DuckDB quick reference
Use for: Analytics, aggregations, Parquet queries, data exploration.
Key decisions:
-
Prefer Parquet files over CSV (10-100x faster)
-
Let DuckDB auto-parallelize; don't micro-optimize
-
For remote data, increase threads beyond CPU count
See references/duckdb-architecture.md for storage and parallelism. See references/duckdb-querying.md for DuckDB-specific SQL features.
Parquet quick reference
Use for: Storing analytical data, data interchange, columnar compression.
Key decisions:
-
Target 128MB-1GB file sizes
-
Partition by low-to-moderate cardinality columns (date, region)
-
Sort by columns used in filters for better pruning
See references/parquet-architecture.md for file design. See references/parquet-querying.md for query optimization.
PGVector quick reference
Use for: Similarity search, RAG applications, semantic search, recommendations.
Key decisions:
-
HNSW for low-latency, high-recall (default choice)
-
IVFFlat for memory-constrained or batch-updated data
-
Use iterative scan for filtered queries
-
Consider hybrid search (vector + keyword) for 8-15% accuracy boost
See references/pgvector-architecture.md for index configuration.
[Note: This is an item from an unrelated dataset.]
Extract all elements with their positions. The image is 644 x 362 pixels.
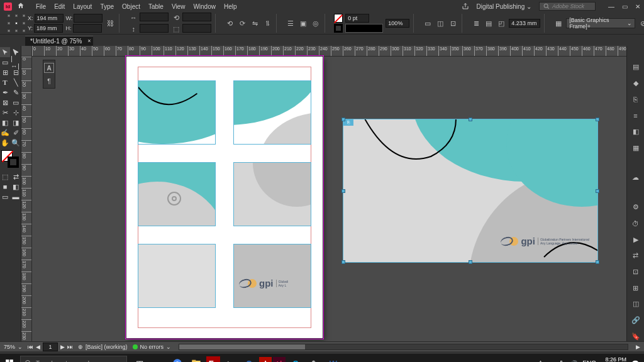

See references/pgvector-querying.md for hybrid search and filtering.
Neo4j quick reference
Use for: Graph traversals, relationship-heavy queries, pattern matching, knowledge graphs.
Key decisions:
-
Model around your queries, not your source data
-
Promote properties to nodes when you need to traverse through shared values
-
Use specific relationship types to avoid supernode bottlenecks
-
Bound all variable-length paths ([1..5] , never [] )
-
Use parameters in Cypher for execution plan caching
See references/neo4j-architecture.md for data modeling, indexing, and maintenance. See references/neo4j-querying.md for Cypher optimization and anti-patterns.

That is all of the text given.